● Stored records

Content starts

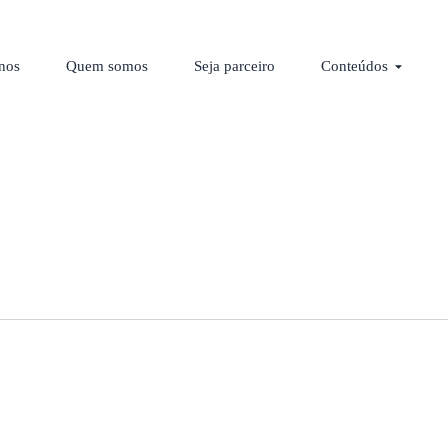
los
Abrir C
nos
Quem somos
Seja parceiro
Conteúdos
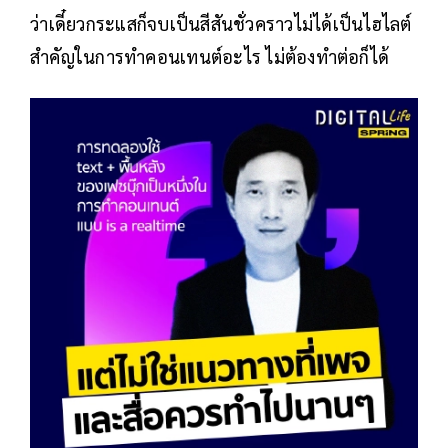
ว่าเดี๋ยวกระแสก็จบเป็นสีสันชั่วคราวไม่ได้เป็นไฮไลต์
สำคัญในการทำคอนเทนต์อะไร ไม่ต้องทำต่อก็ได้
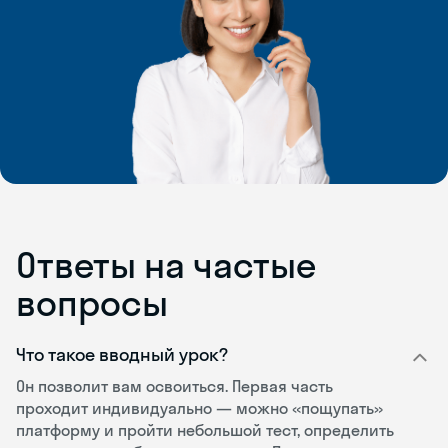
Ответы на частые
вопросы
Что такое вводный урок?
Он позволит вам освоиться. Первая часть
проходит индивидуально — можно «пощупать»
платформу и пройти небольшой тест, определить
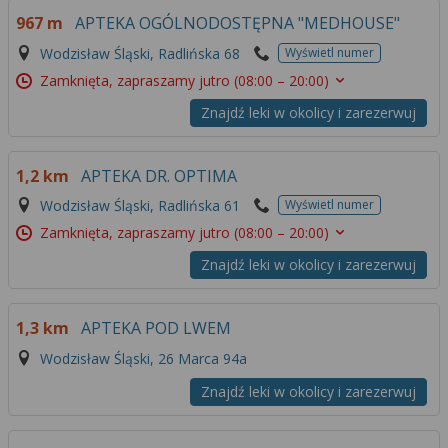
Więcej informacji na temat wykorzystywania
967 m
APTEKA OGÓLNODOSTĘPNA "MEDHOUSE"
narzędzi zewnętrznych w naszym serwisie
Wodzisław Śląski, Radlińska 68
Wyświetl numer
znajdziesz w
Regulaminie Serwisu
.
Zamknięta, zapraszamy jutro
(08:00 – 20:00)
Znajdź leki w okolicy i zarezerwuj
1,2 km
APTEKA DR. OPTIMA
Wodzisław Śląski, Radlińska 61
Wyświetl numer
Zamknięta, zapraszamy jutro
(08:00 – 20:00)
Znajdź leki w okolicy i zarezerwuj
1,3 km
APTEKA POD LWEM
Wodzisław Śląski, 26 Marca 94a
Znajdź leki w okolicy i zarezerwuj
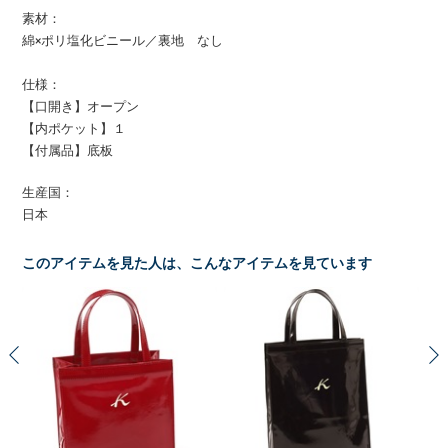
素材：
綿×ポリ塩化ビニール／裏地 なし
仕様：
【口開き】オープン
【内ポケット】１
【付属品】底板
生産国：
日本
このアイテムを見た人は、こんなアイテムを見ています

Content ends

From the first line to the last, retype the data exactly, but omit every image.

los
Abrir C
nos
Quem somos
Seja parceiro
Conteúdos
ว่าเดี๋ยวกระแสก็จบเป็นสีสันชั่วคราวไม่ได้เป็นไฮไลต์
สำคัญในการทำคอนเทนต์อะไร ไม่ต้องทำต่อก็ได้
Ответы на частые
вопросы
Что такое вводный урок?
Он позволит вам освоиться. Первая часть
проходит индивидуально — можно «пощупать»
платформу и пройти небольшой тест, определить
Więcej informacji na temat wykorzystywania
967 m
APTEKA OGÓLNODOSTĘPNA "MEDHOUSE"
narzędzi zewnętrznych w naszym serwisie
Wodzisław Śląski, Radlińska 68
Wyświetl numer
znajdziesz w
Regulaminie Serwisu
.
Zamknięta, zapraszamy jutro
(08:00 – 20:00)
Znajdź leki w okolicy i zarezerwuj
1,2 km
APTEKA DR. OPTIMA
Wodzisław Śląski, Radlińska 61
Wyświetl numer
Zamknięta, zapraszamy jutro
(08:00 – 20:00)
Znajdź leki w okolicy i zarezerwuj
1,3 km
APTEKA POD LWEM
Wodzisław Śląski, 26 Marca 94a
Znajdź leki w okolicy i zarezerwuj
素材：
綿×ポリ塩化ビニール／裏地 なし
仕様：
【口開き】オープン
【内ポケット】１
【付属品】底板
生産国：
日本
このアイテムを見た人は、こんなアイテムを見ています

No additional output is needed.